Living Outside The Box Born-Again Techo-Geek Renaissance Man

18Dec/170

The Nine Laws: Part Four

If you haven't read them, start with my review of The Nine Laws, and subsequent part Onepart Two, and part Three.

The Fourth Law is Endurance.

The word "endure" comes from the Latin root word "indurare" which means "to harden." To Endure means to go through something "difficult, painful, or hard." As opposed, of course, to not going through it, i.e. giving up.

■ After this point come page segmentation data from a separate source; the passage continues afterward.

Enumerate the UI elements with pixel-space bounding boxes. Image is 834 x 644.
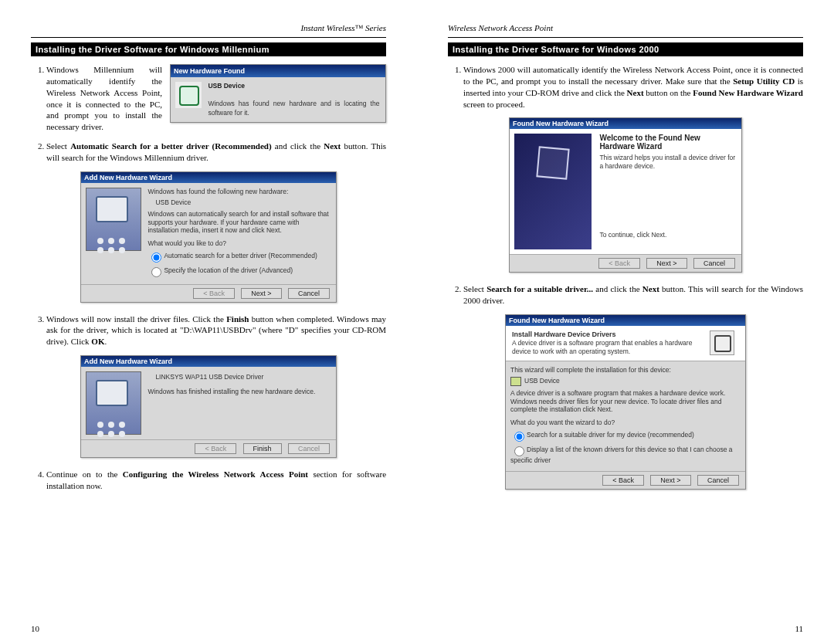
device-label: USB Device [208,82,245,90]
wizard-heading: Install Hardware Device Drivers [512,330,616,338]
fig-found-hw-wizard-2: Found New Hardware Wizard Install Hardwa… [505,314,746,490]
section-title-right: Installing the Driver Software for Windo… [448,42,803,56]
step-3: Windows will now install the driver file… [46,314,386,348]
radio-display-list[interactable] [514,446,524,456]
dialog-message: Windows has found new hardware and is lo… [208,100,379,116]
left-steps: Windows Millennium will automatically id… [31,64,386,164]
radio-search-suitable[interactable] [514,432,524,442]
step-2: Select Search for a suitable driver... a… [463,283,803,307]
rule [31,37,386,38]
fig-add-hw-wizard-1: Add New Hardware Wizard Windows has foun… [80,171,337,303]
fig-new-hardware-found: New Hardware Found USB Device Windows ha… [170,64,386,123]
fig-found-hw-wizard-1: Found New Hardware Wizard Welcome to the… [509,117,742,273]
usb-icon [510,377,521,386]
rule [448,37,803,38]
dialog-title: Found New Hardware Wizard [506,315,745,326]
wizard-graphic-icon [86,371,141,435]
next-button[interactable]: Next > [650,475,690,486]
wizard-graphic-icon [86,188,141,251]
right-steps: Windows 2000 will automatically identify… [448,64,803,110]
step-1: Windows 2000 will automatically identify… [463,64,803,110]
next-button[interactable]: Next > [646,258,687,269]
dialog-title: Add New Hardware Wizard [81,356,336,367]
device-icon [175,82,202,108]
right-steps-cont: Select Search for a suitable driver... a… [448,283,803,307]
cancel-button[interactable]: Cancel [693,258,735,269]
finish-button[interactable]: Finish [243,443,282,454]
page-number: 10 [31,624,39,633]
wizard-heading: Welcome to the Found New Hardware Wizard [599,134,735,151]
back-button[interactable]: < Back [602,475,644,486]
dialog-title: New Hardware Found [171,65,385,77]
cancel-button[interactable]: Cancel [697,475,739,486]
right-header: Wireless Network Access Point [448,23,803,32]
device-icon [710,330,734,355]
next-button[interactable]: Next > [241,288,281,299]
back-button[interactable]: < Back [195,443,236,454]
right-page: Wireless Network Access Point Installing… [417,0,834,644]
left-steps-cont: Windows will now install the driver file… [31,314,386,348]
cancel-button[interactable]: Cancel [288,443,330,454]
left-header: Instant Wireless™ Series [31,23,386,32]
wizard-sidebar-graphic [514,134,592,249]
radio-specify-location[interactable] [151,267,161,277]
section-title-left: Installing the Driver Software for Windo… [31,42,386,56]
back-button[interactable]: < Back [193,288,235,299]
fig-add-hw-wizard-2: Add New Hardware Wizard LINKSYS WAP11 US… [80,355,337,458]
radio-auto-search[interactable] [151,253,161,263]
left-page: Instant Wireless™ Series Installing the … [0,0,417,644]
step-1: Windows Millennium will automatically id… [46,64,386,133]
page-number: 11 [795,624,803,633]
dialog-title: Add New Hardware Wizard [81,172,336,183]
cancel-button[interactable]: Cancel [288,288,330,299]
back-button[interactable]: < Back [598,258,640,269]
dialog-title: Found New Hardware Wizard [510,118,741,129]
step-4: Continue on to the Configuring the Wirel… [46,469,386,492]
step-2: Select Automatic Search for a better dri… [46,141,386,164]
left-steps-cont2: Continue on to the Configuring the Wirel… [31,469,386,492]
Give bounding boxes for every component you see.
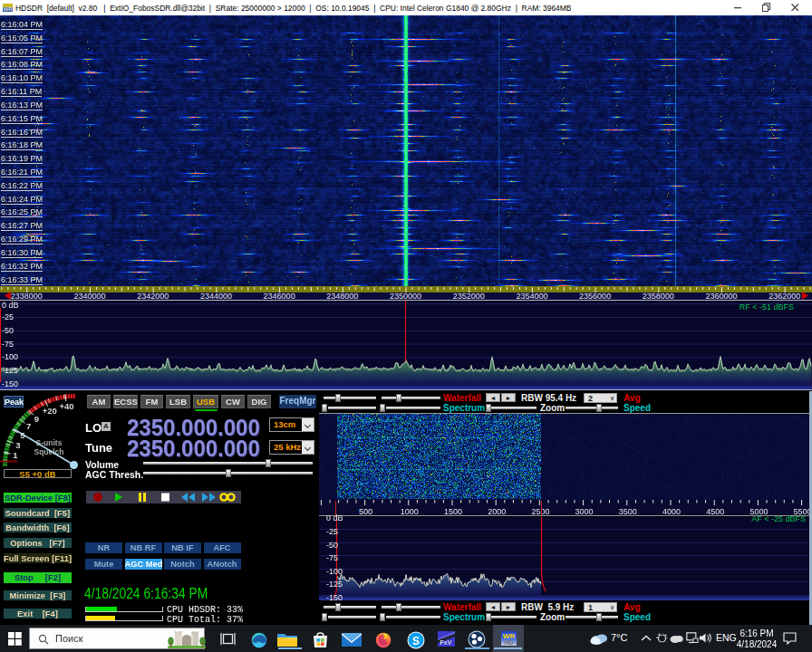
svg-text:HD: HD bbox=[504, 639, 513, 646]
svg-text:+20: +20 bbox=[43, 406, 57, 416]
svg-text:S: S bbox=[412, 635, 420, 647]
svg-text:3: 3 bbox=[15, 440, 20, 450]
svg-text:WR: WR bbox=[4, 6, 14, 12]
svg-text:S-units: S-units bbox=[36, 438, 63, 447]
svg-text:1: 1 bbox=[13, 450, 18, 460]
svg-text:+40: +40 bbox=[59, 401, 73, 411]
svg-text:Squelch: Squelch bbox=[34, 447, 63, 456]
svg-text:7: 7 bbox=[26, 421, 31, 431]
svg-text:FxV: FxV bbox=[440, 639, 452, 646]
svg-text:9: 9 bbox=[34, 414, 39, 424]
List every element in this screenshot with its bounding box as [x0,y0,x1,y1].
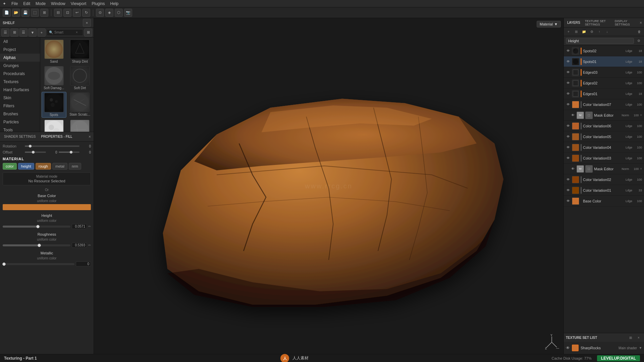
shelf-search-input[interactable] [54,31,74,34]
display-btn3[interactable]: ⬡ [115,9,123,17]
asset-sand[interactable]: Sand [42,39,66,64]
roughness-edit-icon[interactable]: ✏ [88,243,91,247]
category-grunges[interactable]: Grunges [0,62,40,70]
base-color-preview[interactable] [3,204,91,210]
layer-base-color[interactable]: 👁 Base Color Ldge 100 [564,196,644,206]
channel-settings-btn[interactable]: ⚙ [635,38,642,44]
shader-settings-tab[interactable]: SHADER SETTINGS [3,134,37,139]
shelf-view-large[interactable]: ☰ [19,28,28,37]
asset-stains-surface[interactable]: Stains Surface [42,119,66,132]
layer-down-btn[interactable]: ↓ [604,28,610,35]
mat-tab-nrm[interactable]: nrm [69,163,81,170]
layer-maskeditor2-close[interactable]: × [640,167,642,171]
asset-stain-scratch[interactable]: Stain Scratc... [68,92,93,118]
tab-texture-settings[interactable]: TEXTURE SET SETTINGS [584,19,611,27]
layer-colorvar04-vis[interactable]: 👁 [566,145,571,150]
add-fill-btn[interactable]: ⊞ [573,28,580,35]
layer-colorvar06-vis[interactable]: 👁 [566,124,571,128]
mat-tab-height[interactable]: height [18,163,34,170]
category-particles[interactable]: Particles [0,118,40,126]
layer-spots01[interactable]: 👁 Spots01 Ldge 18 [564,56,644,67]
layer-colorvar05[interactable]: 👁 Color Variation05 Ldge 100 [564,131,644,142]
layer-edges03[interactable]: 👁 Edges03 Ldge 100 [564,67,644,78]
layer-up-btn[interactable]: ↑ [596,28,603,35]
layer-colorvar07-vis[interactable]: 👁 [566,102,571,107]
add-layer-btn[interactable]: + [565,28,572,35]
tool-btn1[interactable]: ⬚ [31,9,39,17]
layers-close-btn[interactable]: × [640,20,642,25]
mat-tab-metal[interactable]: metal [52,163,67,170]
category-all[interactable]: All [0,38,40,46]
roughness-slider[interactable] [3,244,70,246]
layer-colorvar02-vis[interactable]: 👁 [566,177,571,182]
tool-btn6[interactable]: ↻ [82,9,90,17]
rotation-slider[interactable] [25,145,79,147]
shelf-view-grid[interactable]: ⊞ [10,28,18,37]
menu-plugins[interactable]: Plugins [92,1,105,6]
layer-edges02[interactable]: 👁 Edges02 Ldge 100 [564,78,644,88]
layer-maskeditor2-vis[interactable]: 👁 [571,167,575,171]
layer-maskeditor2[interactable]: 👁 M ⬚ Mask Editor Norm 100 × [564,164,644,174]
offset-slider-left[interactable] [25,152,46,153]
category-hard-surfaces[interactable]: Hard Surfaces [0,86,40,94]
save-file-btn[interactable]: 💾 [21,9,30,17]
viewport-mode-dropdown[interactable]: Material ▼ [537,21,561,27]
height-slider[interactable] [3,226,70,228]
layer-maskeditor1-vis[interactable]: 👁 [571,113,575,118]
mat-tab-color[interactable]: color [3,163,17,170]
category-filters[interactable]: Filters [0,102,40,110]
display-btn1[interactable]: ⊙ [96,9,104,17]
layer-maskeditor1-close[interactable]: × [640,113,642,117]
layer-colorvar01[interactable]: 👁 Color Variation01 Ldge 33 [564,185,644,196]
shelf-search-clear[interactable]: × [76,31,78,34]
shelf-view-list[interactable]: ☰ [1,28,9,37]
category-brushes[interactable]: Brushes [0,110,40,118]
texture-set-sharprocks[interactable]: 👁 SharpRocks Main shader ▼ [566,343,642,353]
shelf-grid-view[interactable]: ⊞ [84,28,92,37]
category-skin[interactable]: Skin [0,94,40,102]
shelf-close-btn[interactable]: × [83,19,91,27]
layer-spots02-vis[interactable]: 👁 [566,49,571,53]
layer-colorvar05-vis[interactable]: 👁 [566,134,571,139]
tool-btn2[interactable]: ⊞ [40,9,48,17]
texture-set-settings-dropdown[interactable]: ▼ [639,346,642,350]
display-btn4[interactable]: 📷 [124,9,132,17]
layer-edges02-vis[interactable]: 👁 [566,81,571,85]
new-file-btn[interactable]: 📄 [3,9,11,17]
asset-sharp-dint[interactable]: Sharp Dint [68,39,93,64]
add-group-btn[interactable]: 📁 [581,28,587,35]
layer-base-color-vis[interactable]: 👁 [566,199,571,203]
menu-file[interactable]: File [11,1,18,6]
tab-layers[interactable]: LAYERS [566,20,582,25]
open-file-btn[interactable]: 📂 [12,9,20,17]
tool-btn4[interactable]: ⊡ [63,9,71,17]
layer-colorvar07[interactable]: 👁 Color Variation07 Ldge 100 [564,99,644,110]
tool-btn5[interactable]: ↩ [73,9,81,17]
category-tools[interactable]: Tools [0,126,40,132]
layer-maskeditor1[interactable]: 👁 M ⬚ Mask Editor Norm 100 × [564,110,644,121]
layer-settings-btn[interactable]: ⚙ [588,28,595,35]
category-textures[interactable]: Textures [0,78,40,86]
layer-colorvar03[interactable]: 👁 Color Variation03 Ldge 100 [564,153,644,164]
asset-spots[interactable]: Spots [42,92,66,118]
menu-edit[interactable]: Edit [23,1,30,6]
layer-colorvar01-vis[interactable]: 👁 [566,188,571,193]
asset-subtle-scratch[interactable]: Subtle Scrat... [68,119,93,132]
asset-soft-damage[interactable]: Soft Damag... [42,65,66,90]
layer-spots02[interactable]: 👁 Spots02 Ldge 18 [564,46,644,56]
asset-soft-dirt[interactable]: Soft Dirt [68,65,93,90]
category-procedurals[interactable]: Procedurals [0,70,40,78]
layer-colorvar02[interactable]: 👁 Color Variation02 Ldge 100 [564,174,644,185]
layer-spots01-vis[interactable]: 👁 [566,59,571,64]
category-project[interactable]: Project [0,46,40,54]
channel-dropdown[interactable]: Height [566,38,634,44]
texture-set-eye[interactable]: 👁 [566,346,570,350]
layer-colorvar06[interactable]: 👁 Color Variation06 Ldge 100 [564,121,644,131]
offset-slider-right[interactable] [59,152,80,153]
properties-fill-tab[interactable]: PROPERTIES - FILL [40,134,73,139]
layer-edges01-vis[interactable]: 👁 [566,92,571,96]
props-close-btn[interactable]: × [89,134,91,139]
metallic-slider[interactable] [3,263,74,265]
layer-colorvar03-vis[interactable]: 👁 [566,156,571,161]
main-viewport[interactable]: www.rrcg.cn Material ▼ Z — Y [94,18,564,354]
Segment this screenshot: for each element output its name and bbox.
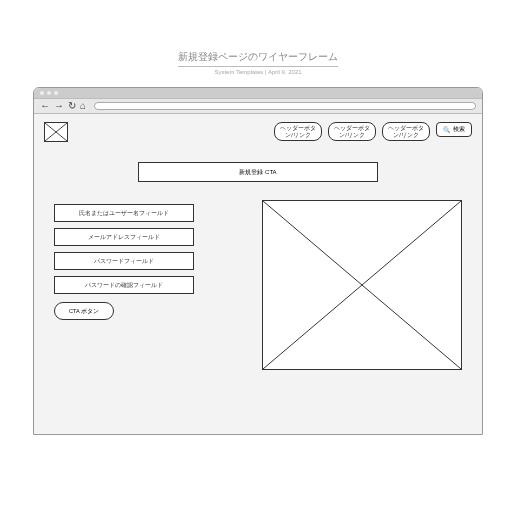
cta-button[interactable]: CTA ボタン bbox=[54, 302, 114, 320]
window-dot bbox=[40, 91, 44, 95]
refresh-icon[interactable]: ↻ bbox=[68, 101, 76, 111]
main-cta[interactable]: 新規登録 CTA bbox=[138, 162, 378, 182]
name-field[interactable]: 氏名またはユーザー名フィールド bbox=[54, 204, 194, 222]
home-icon[interactable]: ⌂ bbox=[80, 101, 86, 111]
browser-titlebar bbox=[34, 88, 482, 98]
forward-icon[interactable]: → bbox=[54, 101, 64, 111]
search-label: 検索 bbox=[453, 125, 465, 134]
page-header: ヘッダーボタン/リンク ヘッダーボタン/リンク ヘッダーボタン/リンク 🔍 検索 bbox=[44, 122, 472, 142]
form-column: 氏名またはユーザー名フィールド メールアドレスフィールド パスワードフィールド … bbox=[54, 200, 194, 370]
password-confirm-field[interactable]: パスワードの確認フィールド bbox=[54, 276, 194, 294]
page-body: ヘッダーボタン/リンク ヘッダーボタン/リンク ヘッダーボタン/リンク 🔍 検索… bbox=[34, 114, 482, 434]
header-button[interactable]: ヘッダーボタン/リンク bbox=[382, 122, 430, 141]
email-field[interactable]: メールアドレスフィールド bbox=[54, 228, 194, 246]
url-bar[interactable] bbox=[94, 102, 476, 110]
browser-window: ← → ↻ ⌂ ヘッダーボタン/リンク ヘッダーボタン/リンク ヘッダーボタン/… bbox=[33, 87, 483, 435]
header-button[interactable]: ヘッダーボタン/リンク bbox=[274, 122, 322, 141]
header-button[interactable]: ヘッダーボタン/リンク bbox=[328, 122, 376, 141]
page-subtitle: System Templates | April 9, 2021 bbox=[214, 69, 301, 75]
image-placeholder bbox=[262, 200, 462, 370]
page-title: 新規登録ページのワイヤーフレーム bbox=[178, 50, 338, 67]
content-row: 氏名またはユーザー名フィールド メールアドレスフィールド パスワードフィールド … bbox=[44, 200, 472, 370]
logo-placeholder bbox=[44, 122, 68, 142]
window-dot bbox=[54, 91, 58, 95]
password-field[interactable]: パスワードフィールド bbox=[54, 252, 194, 270]
back-icon[interactable]: ← bbox=[40, 101, 50, 111]
search-button[interactable]: 🔍 検索 bbox=[436, 122, 472, 137]
search-icon: 🔍 bbox=[443, 126, 450, 133]
window-dot bbox=[47, 91, 51, 95]
browser-toolbar: ← → ↻ ⌂ bbox=[34, 98, 482, 114]
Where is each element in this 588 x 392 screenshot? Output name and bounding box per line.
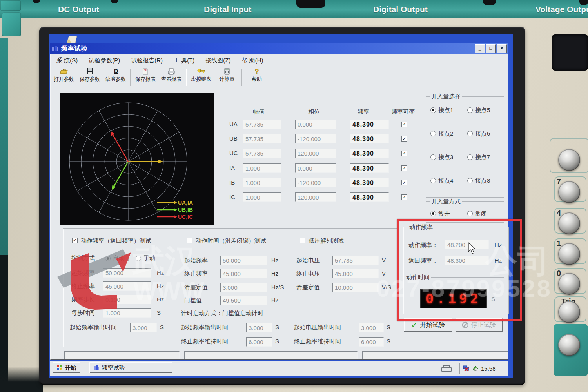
window-title: 频率试验	[61, 45, 88, 53]
channel-IC-frequency-field[interactable]: 48.300	[350, 192, 389, 202]
trip-time-test-title: 动作时间（滑差闭锁）测试	[196, 237, 266, 245]
channel-UA-phase-field[interactable]: 0.000	[295, 120, 336, 129]
printer-icon[interactable]	[440, 365, 453, 372]
channel-UC-phase-field[interactable]: 120.000	[295, 149, 336, 158]
trip-time-test-终止频率-field[interactable]: 45.000	[220, 269, 267, 278]
contact-radio-8[interactable]	[467, 178, 473, 183]
mouse-cursor	[468, 242, 477, 255]
toolbar-calculator-button[interactable]: 计算器	[214, 66, 240, 83]
toolbar-virtual-keyboard-button[interactable]: 虚拟键盘	[188, 66, 214, 83]
undervoltage-test-bottom-label-2: 终止频率维持时间	[294, 338, 341, 345]
undervoltage-test-起始电压-field[interactable]: 57.735	[332, 256, 379, 265]
phasor-legend-label: UB,IB	[178, 207, 193, 213]
toolbar-help-button[interactable]: ?帮助	[244, 66, 270, 83]
taskbar-clock: 15:58	[481, 365, 496, 372]
contact-radio-2[interactable]	[430, 131, 436, 136]
toolbar-label: 缺省参数	[103, 76, 129, 83]
menu-item-3[interactable]: 试验报告(R)	[125, 57, 168, 64]
mode-radio-1[interactable]	[430, 211, 436, 216]
mode-radio-2[interactable]	[467, 211, 473, 216]
menu-item-6[interactable]: 帮 助(H)	[236, 57, 269, 64]
panel-knob-1[interactable]	[558, 243, 580, 265]
channel-UA-frequency-field[interactable]: 48.300	[350, 120, 389, 129]
toolbar-view-report-button[interactable]: 查看报表	[158, 66, 184, 83]
cable-connector	[483, 0, 496, 5]
contact-radio-3[interactable]	[430, 154, 436, 160]
channel-IC-phase-field[interactable]: 120.000	[295, 192, 336, 202]
panel-knob-bottom[interactable]	[558, 334, 580, 356]
trip-time-test-起始频率输出时间-field[interactable]: 3.000	[246, 323, 272, 332]
trip-time-test-滑差定值-field[interactable]: 3.000	[220, 283, 267, 292]
channel-IA-freq-variable-checkbox[interactable]: ✓	[401, 165, 407, 171]
channel-UC-amplitude-field[interactable]: 57.735	[243, 149, 281, 158]
start-button[interactable]: 开始	[53, 362, 80, 373]
maximize-button[interactable]: □	[486, 44, 496, 53]
undervoltage-test-终止频率维持时间-field[interactable]: 6.000	[359, 337, 384, 347]
toolbar-save-report-button[interactable]: DEL保存报表	[132, 66, 158, 83]
toolbar-save-floppy-button[interactable]: 保存参数	[77, 66, 103, 83]
taskbar-task-button[interactable]: 频率试验	[89, 362, 172, 373]
trip-time-test-起始频率-field[interactable]: 50.000	[220, 256, 267, 265]
watermark-logo	[57, 236, 132, 310]
channel-UB-amplitude-field[interactable]: 57.735	[243, 134, 281, 143]
panel-knob-0[interactable]	[558, 273, 580, 295]
device-label-voltage-output: Voltage Output	[535, 5, 588, 14]
virtual-keyboard-icon	[188, 68, 214, 75]
channel-IA-amplitude-field[interactable]: 1.000	[243, 163, 281, 173]
toolbar-open-folder-button[interactable]: 打开参数	[51, 66, 77, 83]
channel-UB-phase-field[interactable]: -120.000	[295, 134, 336, 143]
trip-time-test-门槛值-field[interactable]: 49.500	[220, 296, 267, 305]
contact-radio-1[interactable]	[430, 107, 436, 113]
menu-item-5[interactable]: 接线图(Z)	[200, 57, 236, 64]
channel-IA-phase-field[interactable]: 0.000	[295, 163, 336, 173]
channel-IB-phase-field[interactable]: -120.000	[295, 178, 336, 187]
device-left-edge	[0, 38, 8, 257]
menu-item-1[interactable]: 系 统(S)	[51, 57, 83, 64]
channel-UC-frequency-field[interactable]: 48.300	[350, 149, 389, 158]
undervoltage-test-滑差定值-field[interactable]: 10.000	[332, 283, 379, 292]
contact-label-1: 接点1	[438, 107, 453, 114]
close-button[interactable]: ×	[497, 44, 507, 53]
tray-utility-icon[interactable]	[472, 365, 479, 372]
window-titlebar[interactable]: 频率试验 _ □ ×	[50, 43, 508, 54]
device-connector-panel	[552, 34, 588, 71]
menu-item-2[interactable]: 试验参数(P)	[83, 57, 125, 64]
contact-radio-7[interactable]	[467, 154, 473, 160]
contact-radio-4[interactable]	[430, 178, 436, 183]
svg-text:?: ?	[255, 68, 259, 75]
channel-IC-amplitude-field[interactable]: 1.000	[243, 192, 281, 202]
contact-radio-5[interactable]	[467, 107, 473, 113]
channel-IC-freq-variable-checkbox[interactable]: ✓	[401, 194, 407, 200]
panel-knob-7[interactable]	[558, 181, 580, 203]
channel-UB-freq-variable-checkbox[interactable]: ✓	[401, 136, 407, 142]
open-folder-icon	[51, 68, 77, 75]
minimize-button[interactable]: _	[475, 44, 485, 53]
undervoltage-test-终止电压-field[interactable]: 45.000	[332, 269, 379, 278]
channel-UA-freq-variable-checkbox[interactable]: ✓	[401, 122, 407, 127]
channel-IB-frequency-field[interactable]: 48.300	[350, 178, 389, 187]
network-disconnected-icon[interactable]	[463, 365, 470, 372]
undervoltage-test-起始电压输出时间-field[interactable]: 3.000	[359, 323, 384, 332]
channel-IB-freq-variable-checkbox[interactable]: ✓	[401, 180, 407, 185]
contact-radio-6[interactable]	[467, 131, 473, 136]
input-select-groupbox-title: 开入量选择	[430, 93, 462, 100]
channel-name-UA: UA	[229, 121, 238, 127]
freq-trip-test-起始频率输出时间-field[interactable]: 3.000	[130, 323, 157, 332]
channel-UA-amplitude-field[interactable]: 57.735	[243, 120, 281, 129]
panel-knob-4[interactable]	[558, 212, 580, 234]
channel-IA-frequency-field[interactable]: 48.300	[350, 163, 389, 173]
trip-time-test-终止频率维持时间-field[interactable]: 6.000	[246, 337, 272, 347]
contact-label-8: 接点8	[475, 177, 490, 185]
toolbar-default-params-button[interactable]: D缺省参数	[103, 66, 129, 83]
panel-knob-top[interactable]	[558, 149, 580, 171]
desktop-icon[interactable]	[65, 34, 78, 44]
channel-UC-freq-variable-checkbox[interactable]: ✓	[401, 151, 407, 156]
channel-IB-amplitude-field[interactable]: 1.000	[243, 178, 281, 187]
contact-label-2: 接点2	[438, 130, 453, 138]
panel-knob-Trig[interactable]	[558, 301, 580, 323]
undervoltage-test-checkbox[interactable]	[300, 238, 305, 243]
menu-item-4[interactable]: 工 具(T)	[168, 57, 200, 64]
channel-UB-frequency-field[interactable]: 48.300	[350, 134, 389, 143]
toolbar-separator	[130, 69, 131, 86]
channel-header-2: 相位	[308, 108, 320, 116]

Endurance is what separates good athletes (or warriors) from great ones. Most people have the capability to run, or to lift heavy things. But when you can do it repeatedly, or for extended periods of time, then you have endurance.

There are millions of websites that can show you how to develop physical endurance. It's not that difficult, actually- the human body is phenominal at adapting to a repeated exercise. If you progressively push yourself longer and longer, your body will gradually learn and adapt.

What there isn't much information on, sadly, is Mental Endurance. And the most tragic thing about this is that without Mental Endurance, your physical endurance is practically worthless.

The principle of Mental Endurance can be embodied in the trait of Psychopathy: a complete removal from emotions. It is acceptance: not wishing things were different, but accepting them as they are.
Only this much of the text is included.